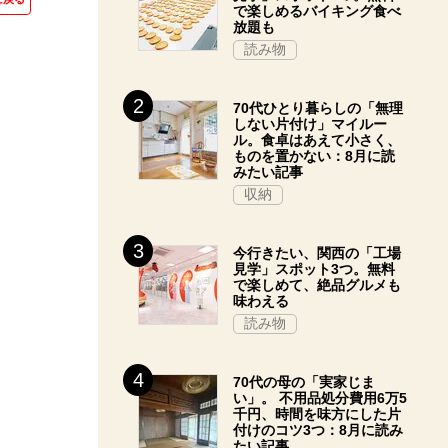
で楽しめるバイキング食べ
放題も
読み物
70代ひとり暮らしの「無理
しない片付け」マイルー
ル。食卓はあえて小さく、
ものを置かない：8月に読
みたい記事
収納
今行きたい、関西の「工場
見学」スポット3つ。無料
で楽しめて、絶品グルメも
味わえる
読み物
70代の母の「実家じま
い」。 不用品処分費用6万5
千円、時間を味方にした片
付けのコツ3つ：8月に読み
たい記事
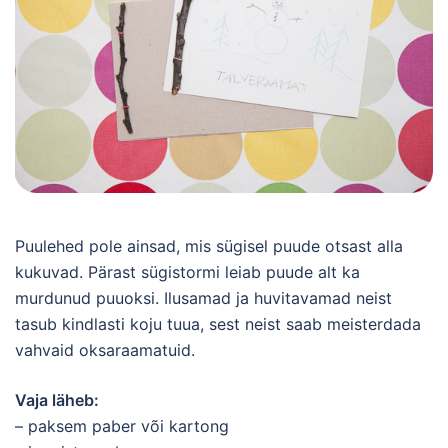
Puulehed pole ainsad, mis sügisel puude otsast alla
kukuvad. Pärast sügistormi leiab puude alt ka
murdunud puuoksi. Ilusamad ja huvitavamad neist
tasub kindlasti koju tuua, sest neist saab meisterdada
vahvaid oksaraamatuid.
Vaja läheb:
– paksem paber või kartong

------------------------------------------------

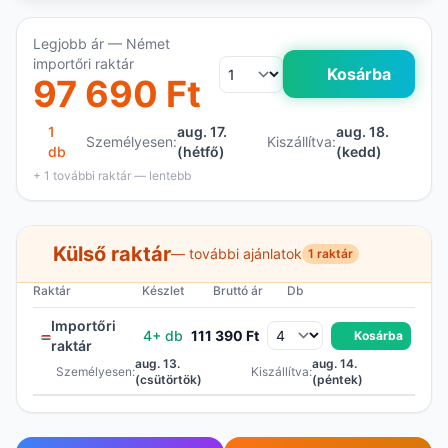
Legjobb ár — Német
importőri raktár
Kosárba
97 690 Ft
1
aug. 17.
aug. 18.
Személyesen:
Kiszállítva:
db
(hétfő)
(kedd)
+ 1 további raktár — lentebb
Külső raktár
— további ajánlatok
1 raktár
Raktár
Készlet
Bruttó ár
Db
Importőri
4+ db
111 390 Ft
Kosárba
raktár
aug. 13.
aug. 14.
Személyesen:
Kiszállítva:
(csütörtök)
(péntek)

------------------------------------------------

## [Problem]
Search the data for the word "további" and copy each line where it appears.

## [Answer to the exercise]
+ 1 további raktár — lentebb
— további ajánlatok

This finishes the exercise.